I offered up an excerpt of the following Ashley Sterne piece some weeks ago. This was before I decided to devote many blogging hours to posting all readily available parts of Mr. Sterne's scattered oeurve for the enjoyment of the general public. Here is the entire piece. (The numbers at the bottom are meant to represent a miniature crossword puzzle, with a dangling black square at the lower right.)
The Spelling Beehive (The Passing Show, 24 January 1925)
By Ashley Sterne
Pottleby , my next-door neighbor, is one of those peculiarly constructed individuals who are never happy unless they have a grievance. If for the time being he hasn't got one of his own — not counting Mrs. Pottleby — he'll borrow one, or make one, or adopt one. At the moment, however, the particular bee in his bowler is all his very own. I happened to meet him at his gate yesterday, and remembering that the Pottleby's once had a governess who was betrothed to the treasurer of a Slate Club who had found it wise to emigrate to Buenos Aires suddenly one Christmas Eve, I asked him if he could tell me, since he had a sort of secondhand interest in the country, the name of a South American lizard the thirteenth letter of which was probably ' q ' but might be anything except a diphthong.
Pottleby was quite terse about it; refused to help me with my lizard, and volunteered instead to give me a very apt name for a feeble-minded, British journalist, the first letter of which was 'd' and the seventh 'f.'
'Statistics of the future,' he went on, brandishing his umbrella and rolling his eyes as if enacting a dumb charade to which the answer was the Communist Party, 'will undoubtedly afford evidence to prove that more homes have been broken up, more folks driven to drink, more crimes committed, through the introduction of the Crossword Puzzle into our daily lives than through any of the catastrophes which punctuate the poignant pages of "The Martyrdom of Man." Look around, and what do you see?' he bellowed, prodding me in the lunch with a huge forefinger.
I looked around, and saw a dastardly rate-collector thrusting a Final Demand into my letter-box—a form of cross-word puzzle whose intricate beauties I fail wholly to appreciate.

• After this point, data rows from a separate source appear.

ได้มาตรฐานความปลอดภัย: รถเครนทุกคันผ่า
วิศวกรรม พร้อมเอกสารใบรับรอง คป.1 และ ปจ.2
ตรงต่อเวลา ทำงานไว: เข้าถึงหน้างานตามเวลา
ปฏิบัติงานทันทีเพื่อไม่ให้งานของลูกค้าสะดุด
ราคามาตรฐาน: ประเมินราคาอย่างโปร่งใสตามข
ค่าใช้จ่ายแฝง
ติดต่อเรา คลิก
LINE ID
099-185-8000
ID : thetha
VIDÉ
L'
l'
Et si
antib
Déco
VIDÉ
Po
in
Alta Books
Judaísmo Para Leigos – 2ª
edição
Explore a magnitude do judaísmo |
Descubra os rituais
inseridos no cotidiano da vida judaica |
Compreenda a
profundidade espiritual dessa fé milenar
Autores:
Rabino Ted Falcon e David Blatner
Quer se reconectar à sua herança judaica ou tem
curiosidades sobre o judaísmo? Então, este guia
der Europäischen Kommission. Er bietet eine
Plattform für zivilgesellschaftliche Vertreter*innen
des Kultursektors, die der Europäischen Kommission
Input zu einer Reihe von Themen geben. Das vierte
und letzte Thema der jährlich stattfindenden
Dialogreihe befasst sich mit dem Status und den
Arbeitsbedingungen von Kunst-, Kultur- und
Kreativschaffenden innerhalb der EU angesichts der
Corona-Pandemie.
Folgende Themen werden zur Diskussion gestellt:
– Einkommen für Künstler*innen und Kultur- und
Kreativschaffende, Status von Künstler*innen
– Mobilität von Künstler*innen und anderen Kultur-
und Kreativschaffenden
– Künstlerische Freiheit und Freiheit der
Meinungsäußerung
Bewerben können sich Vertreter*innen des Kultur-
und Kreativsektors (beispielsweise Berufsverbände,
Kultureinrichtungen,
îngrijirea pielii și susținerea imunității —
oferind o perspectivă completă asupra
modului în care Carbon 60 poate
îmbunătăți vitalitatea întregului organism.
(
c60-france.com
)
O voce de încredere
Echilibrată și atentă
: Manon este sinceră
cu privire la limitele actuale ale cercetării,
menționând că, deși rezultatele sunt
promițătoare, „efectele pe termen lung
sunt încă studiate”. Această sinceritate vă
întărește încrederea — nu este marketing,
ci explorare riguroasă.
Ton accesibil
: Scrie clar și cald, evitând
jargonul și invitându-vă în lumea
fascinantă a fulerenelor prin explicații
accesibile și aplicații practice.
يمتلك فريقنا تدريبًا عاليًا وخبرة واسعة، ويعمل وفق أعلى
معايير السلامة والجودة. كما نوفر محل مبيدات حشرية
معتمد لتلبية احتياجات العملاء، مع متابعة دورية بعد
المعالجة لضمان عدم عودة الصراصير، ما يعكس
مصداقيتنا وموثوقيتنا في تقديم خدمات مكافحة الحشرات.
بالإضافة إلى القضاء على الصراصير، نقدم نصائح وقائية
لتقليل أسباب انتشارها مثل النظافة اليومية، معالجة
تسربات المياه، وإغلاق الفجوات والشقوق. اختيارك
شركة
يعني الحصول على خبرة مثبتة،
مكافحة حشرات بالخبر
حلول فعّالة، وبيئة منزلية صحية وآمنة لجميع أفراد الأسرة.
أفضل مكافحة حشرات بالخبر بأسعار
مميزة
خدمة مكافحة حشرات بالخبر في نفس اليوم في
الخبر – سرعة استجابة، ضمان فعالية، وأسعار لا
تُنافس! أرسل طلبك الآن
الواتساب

Pottleby, however, went on at full cock.
'Why, instead of attending to their business, City men slink into quiet teashops and concentrate all their energies upon discovering the name of an Abyssinian grasshopper whose final letter is "j" or a species of Bessarabian hummingbird whose initial is "x"!
'Housewives, when they ought to be busy counting the laundry or assembling the potato pie, shut themselves up behind locked doors and drawn blinds and rack their brains to find synonyms for such expressions as " a lover of wardrobes," "disused dromedaries," "pink string," and so forth; while the lives of the children are rendered unbearable by their being set to wade through atlases and gazetteers in order to identify Chinese volcanoes and obscure tributaries of the Amazon.'
Here Pottleby boiled over, and blew up in a cloud of steam; and here I returned to my little back-room (which, by virtue of the fact that it contains a Whitaker for 1903, a Bradshaw for 1896, a catalogue of last year's Royal Academy, Hymns Ancient and Modern, and other handy works of reference, I call my study), there to take up the cudgels on behalf of the crossword puzzle.
For there is much to be said in its favor in spite of Pottleby's jaundiced disclaimer.
For instance, women are learning to spell correctly such words as 'parallelogram' and 'ipecacuanha' without referring the matter to their menfolk; while we, in our turn, have been made familiar with the meaning of such hitherto mysterious terms as 'morocain,' which, personally, I always thought was an anaesthetic; and 'nainsook,' which I had imagined to be a sort of secret religion.
Both sexes, too, through delving into the dark recesses of Webster and Chambers (whose royalties must lately have been making Ethel M. Dell's seem, by comparison, like a mere tip to a barber), have gleaned much .enlightenment in the General Information department, and are going about with knobs of knowledge sticking out on their foreheads like the buffers on a railway engine.
Who of us three months ago was aware that the technical term for a burnisher of goldfish is a 'stimpter,' that the man who paints the eyebrows on dolls' faces is known as a 'gorpler,' that the instrument used for hollowing out thimbles is a 'squirk,' and that in the Rutlandshire dialect a Neo-Hellenist is called a 'gawpie'?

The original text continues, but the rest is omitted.